Com toda a Igreja no Brasil, cantamos o hino da Campanha da Fraternidade. Tivemos oportunidade para refletir as palavras deste hino? Observe o/a caríssimo/a leitor/a a profundidade destas palavras que ecoam em nossas igrejas e encontros: “No caminho da vida sofrida/ Há irmãos sem abrigo, sem chão/ Na calçada, no bairro, na espera/ Brota o grito, o clamor do irmão/ Mas o Verbo se fez moradia/ No presépio da simplicidade/ Vem morar com o pobre sofrido/ Transformando a dor em bondade!// Ele veio morar entre nós/ Deus conosco em cada irmão!/ Por um lar de amor e justiça/ Nosso canto as nações ouvirão”.
Somos chamados, como seguidores do Crucificado-ressuscitado, a contemplar a sua Via Crucis que teima em repetir-se em meio a nós. Cada triste realidade, que diz respeito aos dramas da moradia hoje, é um quadro da Via-Sacra que vai se repetindo. Podemos ouvir o eco das palavras do Evangelho, a partir do quadro do Juízo universal: “…eu era forasteiro e me recebestes em casa… Quando foi te vimos forasteiro e te recebemos em casa?… Então o Rei lhes responderá: em verdade, vos digo: todas as vezes que fizestes a um desses mínimos que são meus irmãos, foi a mim que o fizestes” (Mt 25,35c.38a.40).
Na dramática realidade da moradia, Jesus continua sendo martirizado. Somos, assim, chamados a descer da cruz os crucificados deste momento da história. Isso pode ser traduzido como trabalhar por políticas públicas que garantam moradia digna para todos, seja construindo mais casas, seja melhorando as condições das moradias precárias, onde faltam banheiro, quartos para os filhos e repartições suficientes para todos da família, garantindo a dignidade do lar como lugar existencial de interação e de harmonia.
Além da luta por políticas públicas, é preciso deixar-se questionar, embalados por uma antiga e bela canção: “Para mim a chuva no telhado/ É cantiga de ninar/ Mas o pobre meu irmão/ Para ele a chuva fria/ Vai entrando em seu barraco/ E faz lama pelo chão/ Como posso/ Ter sono sossegado/ Se no dia que passou/ Os meus braços eu cruzei?// Como posso ser feliz/ Se ao pobre meu irmão/ Eu fechei meu coração/ Meu amor eu recusei?” (Balada da caridade, Ir.
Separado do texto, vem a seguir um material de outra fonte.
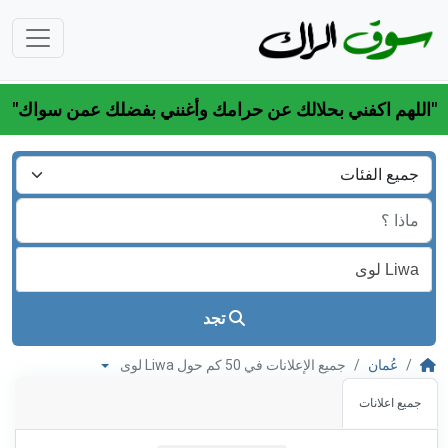
"اللهم اكفني بحلالك عن حرامك وأغنني بفضلك عمن سواك"
تجد
عُمان
جميع الإعلانات في 50 كم حول Liwa لوى
جميع اعلانات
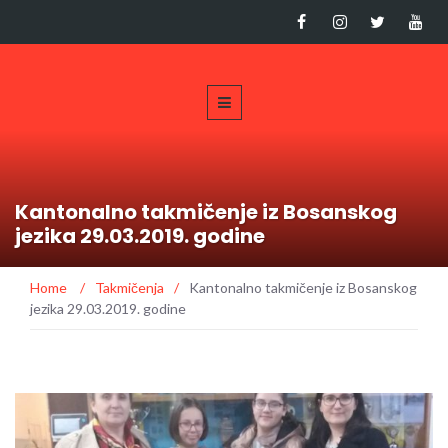
Kantonalno takmičenje iz Bosanskog
jezika 29.03.2019. godine
Home
/
Takmičenja
/
Kantonalno takmičenje iz Bosanskog
jezika 29.03.2019. godine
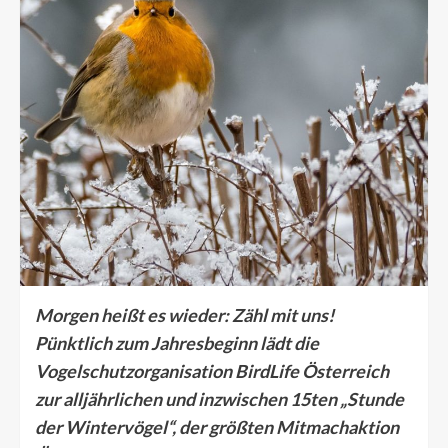
Morgen heißt es wieder: Zähl mit uns!
Pünktlich zum Jahresbeginn lädt die
Vogelschutzorganisation BirdLife Österreich
zur alljährlichen und inzwischen 15ten „Stunde
der Wintervögel“, der größten Mitmachaktion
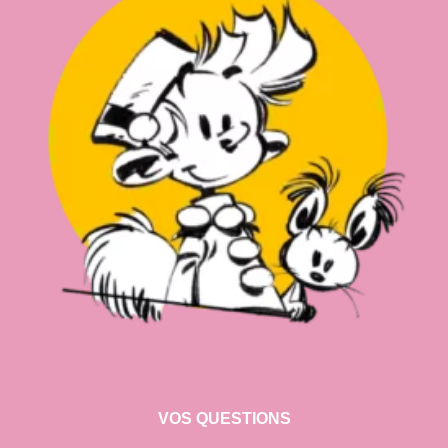
VOS QUESTIONS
Irene & Ir. Rita). Trata-se de um amor- compaixão, uma atitude concreta. Há iniciativas simples de pessoas simples, que se unem para realizar grandes coisas: melhorar as condições de moradia de tantas famílias, contando com a solidariedade de irmãos e irmãs. Quanta ação concreta em mutirão já foi realizada nesse sentido! Muitas coisas podem continuar sendo feitas a partir de iniciativas simples, pessoais e comunitárias. Vamos lá?
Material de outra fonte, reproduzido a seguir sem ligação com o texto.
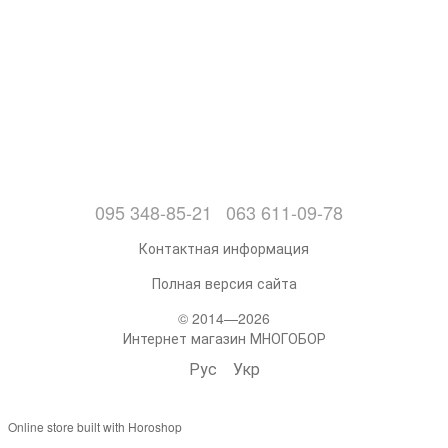
095 348-85-21
063 611-09-78
Контактная информация
Полная версия сайта
© 2014—2026
Интернет магазин МНОГОБОР
Рус
Укр
Online store built with Horoshop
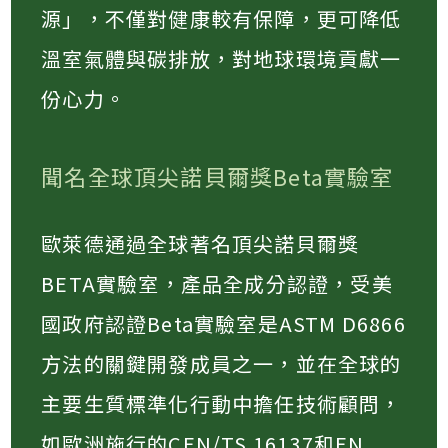
源」，不僅對健康較有保障，更可降低
溫室氣體與碳排放，對地球環境貢獻一
份心力。
聞名全球頂尖諾貝爾獎Beta實驗室
歐萊德通過全球著名頂尖諾貝爾獎
BETA實驗室，產品全成分認證，受美
國政府認證Beta實驗室是ASTM D6866
方法的關鍵開發成員之一，並在全球的
主要生質標準化行動中擔任技術顧問，
如歐洲施行的CEN/TS 16137和EN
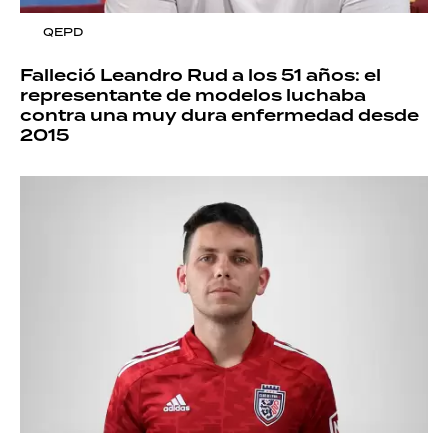
QEPD
Falleció Leandro Rud a los 51 años: el
representante de modelos luchaba
contra una muy dura enfermedad desde
2015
O Texto-base da CF/2026 nos convoca a agir concretamente diante da dramática realidade da moradia em nosso país, à luz esperançosa da profecia de Isaías: “Vou criar novos céus e nova terra! (…) Construirão casas, e nelas habitarão; plantarão vinhas, e comerão seus frutos. Não edificarão para que outro more; nem plantarão para que outro coma” (Is 65,17a.21-22a). As propostas de ação concreta são apresentadas em quatro dimensões: ação comunitária, ação eclesial, ação educativa e ação sociopolítica. E o documento, no seu último parágrafo (nº 182) nos envia em missão:
“A nossa fé nos garante que o Reino já é dado em graça, mas só acontecerá se for construído, e esta construção tem um processo histórico, que exige a intervenção prática dos cristãos. Então, mãos à obra! É o Senhor quem nos envia, nos sustenta e nos conduz. Interceda por nós a Virgem Maria, e sua sagrada família, peregrina, refugiada, marginal e sem-teto”. Há muito o que ser feito. É preciso assumir nossa missão diante dos desafios da triste realidade, sabendo que não estamos sozinhos, pois “Ele veio morar entre nós” (Jo 1,14).